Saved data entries
━━━
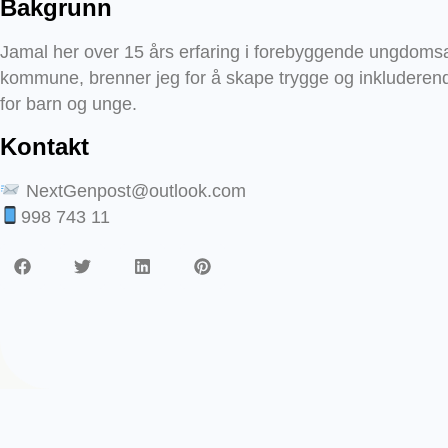
Bakgrunn
Jamal her over 15 års erfaring i forebyggende ungdomsa
kommune, brenner jeg for å skape trygge og inkluderen
for barn og unge.
Kontakt
NextGenpost@outlook.com
998 743 11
━━━
• _INSTRUCTIONS TO FOLLOW_:
Print all entries exactly; skip the pictures.

• _OUTPUT_:
Bakgrunn
Jamal her over 15 års erfaring i forebyggende ungdomsa
kommune, brenner jeg for å skape trygge og inkluderen
for barn og unge.
Kontakt
NextGenpost@outlook.com
998 743 11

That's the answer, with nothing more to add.